2018-06-12 Thread Paul Rogalinski (JIRA)


 [ 
https://issues.apache.org/jira/browse/QPIDJMS-392?page=com.atlassian.jira.plugin.system.issuetabpanels:all-tabpanel
 ]

Paul Rogalinski updated QPIDJMS-392:

Description: 
We are experiencing connection recovery loops after an random (hours to days) 
amount of time on JMS connection subscribed to a Service Bus Topic via 
(durable) Subscription. The application does connect to two different service 
bus instances at the same time.

We had to use the failover:(amqp:...) URL pattern in order to actually see 
something in the log files as the FailoverProvider is a bit more verbose (TRACE 
level). When using plain ampqs:// connection URL pattern the only way to tell a 
hanging/stalled subscription was to monitor the number of active/unconsumed 
Messages in a Service Bus' Subscription using a different client.
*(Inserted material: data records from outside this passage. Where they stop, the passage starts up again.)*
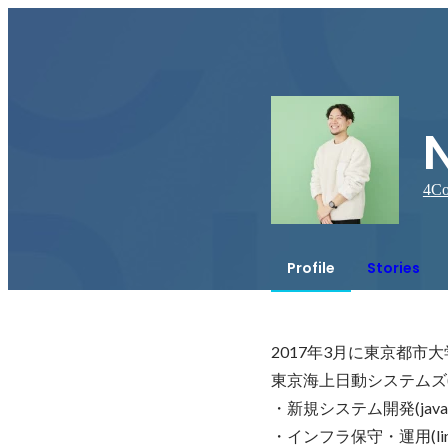
4
Co
Profile
Stories
2017年3月に東京都市大
東京海上日動システムズ(2017
・新規システム開発(java、vu
・インフラ保守・運用(linu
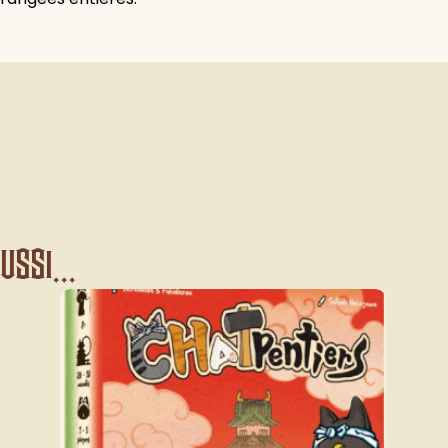
ssi...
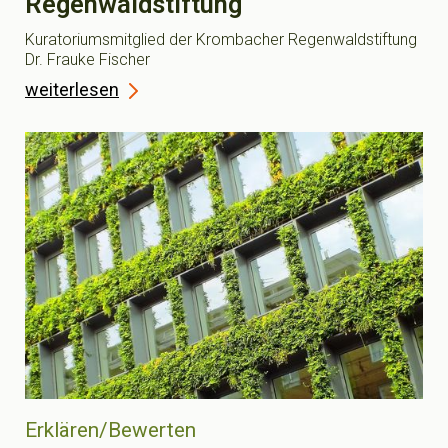
Regenwaldstiftung
Kuratoriumsmitglied der Krombacher Regenwaldstiftung
Dr. Frauke Fischer
weiterlesen
Erklären/Bewerten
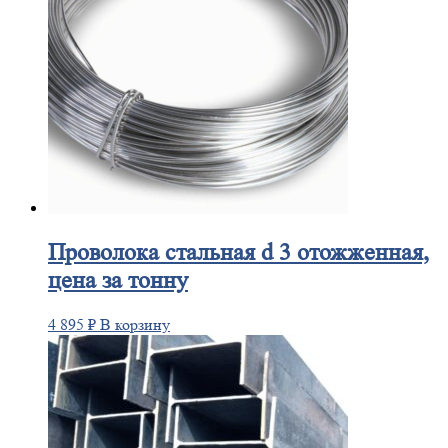
Проволока
стальная d 3 отожженная,
цена за тонну
4 895
₽
В корзину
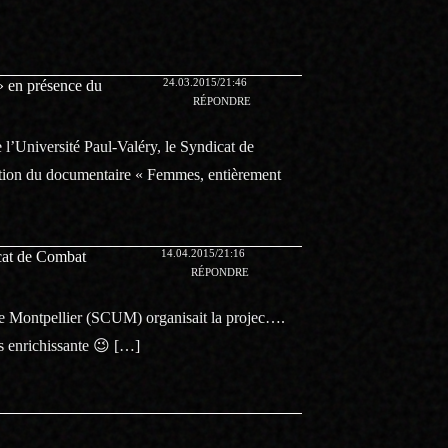
24.03.2015/21:46
» en présence du
RÉPONDRE
e l’Université Paul-Valéry, le Syndicat de
ction du documentaire « Femmes, entièrement
14.04.2015/21:16
icat de Combat
RÉPONDRE
de Montpellier (SCUM) organisait la projec….
ès enrichissante 😉 […]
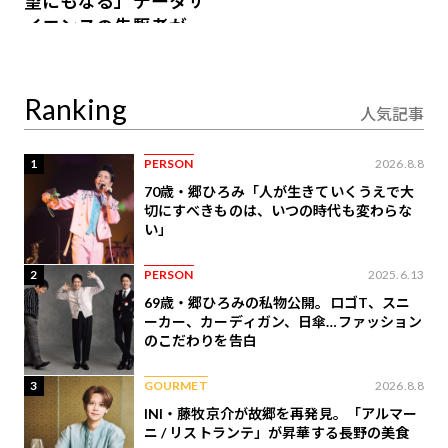
望にもなる」データサ
イエンスの先駆者が語
り合うAI時代の意思決
定
Ranking
人気記事
1
PERSON
2026.8.8
70歳・郷ひろみ「人が生きていくうえで大
切にすべきものは、いつの時代も変わらな
い」
2
PERSON
2025.6.13
69歳・郷ひろみの私物公開。ロゴT、スニ
ーカー、カーディガン、日傘…ファッション
のこだわりを告白
3
GOURMET
2026.8.8
INI・藤牧京介が故郷を再発見。「アルマー
ニ / リストランテ」が昇華する長野の美食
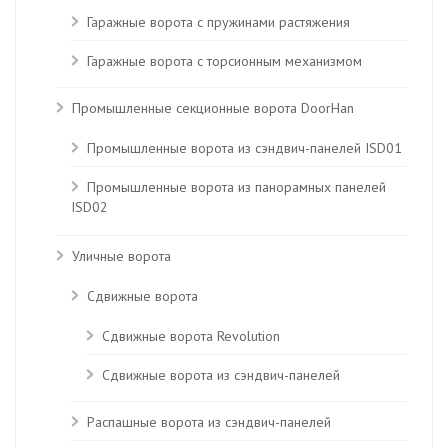
Гаражные ворота с пружинами растяжения
Гаражные ворота с торсионным механизмом
Промышленные секционные ворота DoorHan
Промышленные ворота из сэндвич-панелей ISD01
Промышленные ворота из панорамных панелей
ISD02
Уличные ворота
Сдвижные ворота
Сдвижные ворота Revolution
Сдвижные ворота из сэндвич-панелей
Распашные ворота из сэндвич-панелей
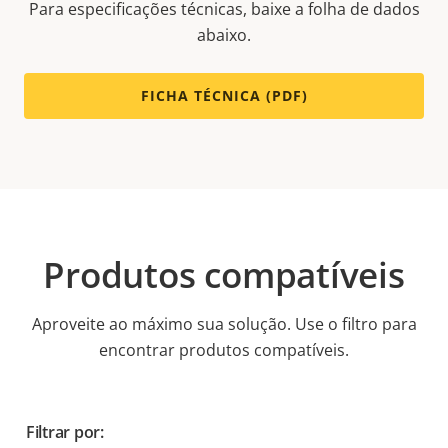
Para especificações técnicas, baixe a folha de dados
abaixo.
FICHA TÉCNICA (PDF)
Produtos compatíveis
Aproveite ao máximo sua solução. Use o filtro para
encontrar produtos compatíveis.
Filtrar por:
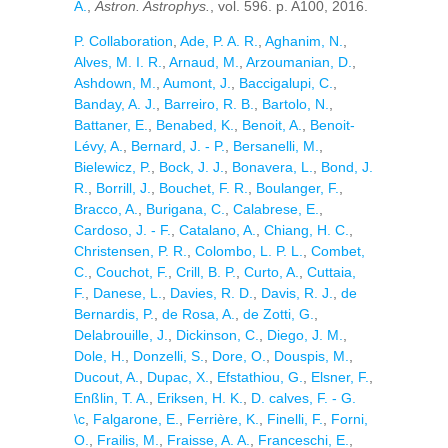
A.
,
Astron. Astrophys.
, vol. 596. p. A100, 2016.
P. Collaboration
,
Ade, P. A. R.
,
Aghanim, N.
,
Alves, M. I. R.
,
Arnaud, M.
,
Arzoumanian, D.
,
Ashdown, M.
,
Aumont, J.
,
Baccigalupi, C.
,
Banday, A. J.
,
Barreiro, R. B.
,
Bartolo, N.
,
Battaner, E.
,
Benabed, K.
,
Benoit, A.
,
Benoit-
Lévy, A.
,
Bernard, J. - P.
,
Bersanelli, M.
,
Bielewicz, P.
,
Bock, J. J.
,
Bonavera, L.
,
Bond, J.
R.
,
Borrill, J.
,
Bouchet, F. R.
,
Boulanger, F.
,
Bracco, A.
,
Burigana, C.
,
Calabrese, E.
,
Cardoso, J. - F.
,
Catalano, A.
,
Chiang, H. C.
,
Christensen, P. R.
,
Colombo, L. P. L.
,
Combet,
C.
,
Couchot, F.
,
Crill, B. P.
,
Curto, A.
,
Cuttaia,
F.
,
Danese, L.
,
Davies, R. D.
,
Davis, R. J.
,
de
Bernardis, P.
,
de Rosa, A.
,
de Zotti, G.
,
Delabrouille, J.
,
Dickinson, C.
,
Diego, J. M.
,
Dole, H.
,
Donzelli, S.
,
Dore, O.
,
Douspis, M.
,
Ducout, A.
,
Dupac, X.
,
Efstathiou, G.
,
Elsner, F.
,
Enßlin, T. A.
,
Eriksen, H. K.
,
D. calves, F. - G.
\c
,
Falgarone, E.
,
Ferrière, K.
,
Finelli, F.
,
Forni,
O.
,
Frailis, M.
,
Fraisse, A. A.
,
Franceschi, E.
,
Regardless of 
the Provider implementation, the problem of stalled subscriptions persisted.

Log observations so far:

After an initial disconnect:
{code:java}
o.a.qpid.jms.provider.amqp.AmqpProvider  : New Proton Event: 
CONNECTION_REMOTE_CLOSE
(...)
Failover: the provider reports failure: The connection was inactive for more 
than the allowed 30 milliseconds and is closed by container 'LinkTracker'. 
TrackingId:c2925ed17c9549b29a825cc581852d1a_G6, SystemTracker:gateway9, 
Timestamp:5/1/2018 6:11:44 PM [condition = amqp:connection:forced]
{code}
the application will enter into a reconnect/connection recovery loop with an 
interval of one minute.
{code:java}
18:11:44.670Z Failover: the provider reports failure: The connection was 
inactive for more than the allowed 30 milliseconds and is closed by 
container 'LinkTracker'. TrackingId:c2925ed17c9549b29a825cc581852d1a_G6, 
SystemTracker:gateway9, Timestamp:5/1/2018 6:11:44 PM [condition = 
amqp:connection:forced]
18:12:44.789Z Failover: the provider reports failure: The connection was 
inactive for more than the allowed 6 milliseconds and is closed by 
container 'LinkTracker'. TrackingId:50b008fdb56f443b947d76ded87691a9_G5, 
SystemTracker:gateway9, Timestamp:5/1/2018 6:12:44 PM [condition = 
amqp:connection:forced]
18:13:44.918Z Failover: the provider reports failure: The connection was 
inactive for more than the allowed 6 milliseconds and is closed by 
container 'LinkTracker'. TrackingId:a2832475e8ab4702b6189d9218588132_G15, 
SystemTracker:gateway9, Timestamp:5/1/2018 6:13:44 PM [condition = 
amqp:connection:forced]
{code}
In between we see the connection being recovered along with log messages as:
{code:java}
org.apache.qpid.jms.JmsConnection    : Connection 
ID:8061906b-13e9-46a3-b6d0-fd227b339f67:1 is finalizing recovery
{code}
followed by
{code:java}
o.a.qpid.jms.provider.amqp.AmqpProvider  : New Proton Event: 
SESSION_REMOTE_CLOSE
{code}
after a minute.

A full cycle is attached in the log file, URLs are anonymized.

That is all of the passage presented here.